• [DATASET EXTRACT]
--- START ---

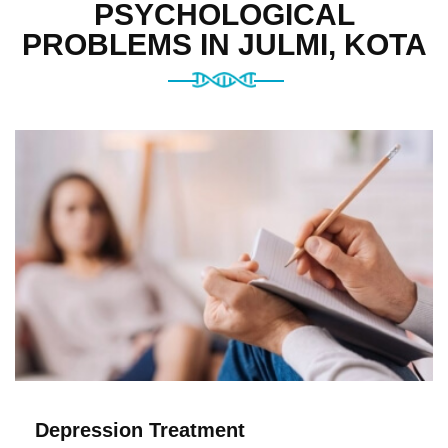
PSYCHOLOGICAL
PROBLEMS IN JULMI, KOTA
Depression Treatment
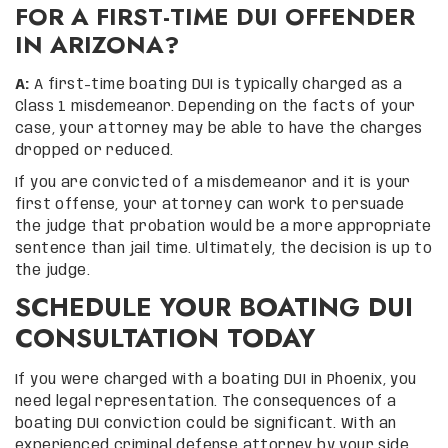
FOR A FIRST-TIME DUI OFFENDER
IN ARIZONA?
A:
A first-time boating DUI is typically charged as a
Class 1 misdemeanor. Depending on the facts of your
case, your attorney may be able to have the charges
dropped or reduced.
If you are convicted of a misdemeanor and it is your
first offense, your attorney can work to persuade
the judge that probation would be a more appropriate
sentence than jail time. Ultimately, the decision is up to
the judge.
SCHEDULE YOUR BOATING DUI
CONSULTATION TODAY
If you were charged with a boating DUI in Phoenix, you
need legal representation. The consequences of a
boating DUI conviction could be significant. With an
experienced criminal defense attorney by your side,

--- END ---
--- START ---

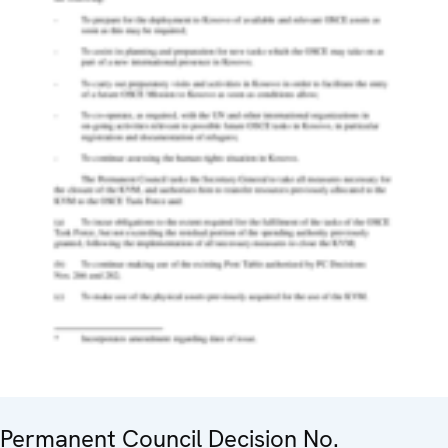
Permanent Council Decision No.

--- END ---

• [YOUR GOAL] Please transcribe exactly the lines above from the line that has "If you are convicted" up to and including the line that has "experienced criminal defense"; no other line belongs in the answer.

• [ANSWER TO THE EXERCISE]
If you are convicted of a misdemeanor and it is your
first offense, your attorney can work to persuade
the judge that probation would be a more appropriate
sentence than jail time. Ultimately, the decision is up to
the judge.
SCHEDULE YOUR BOATING DUI
CONSULTATION TODAY
If you were charged with a boating DUI in Phoenix, you
need legal representation. The consequences of a
boating DUI conviction could be significant. With an
experienced criminal defense attorney by your side,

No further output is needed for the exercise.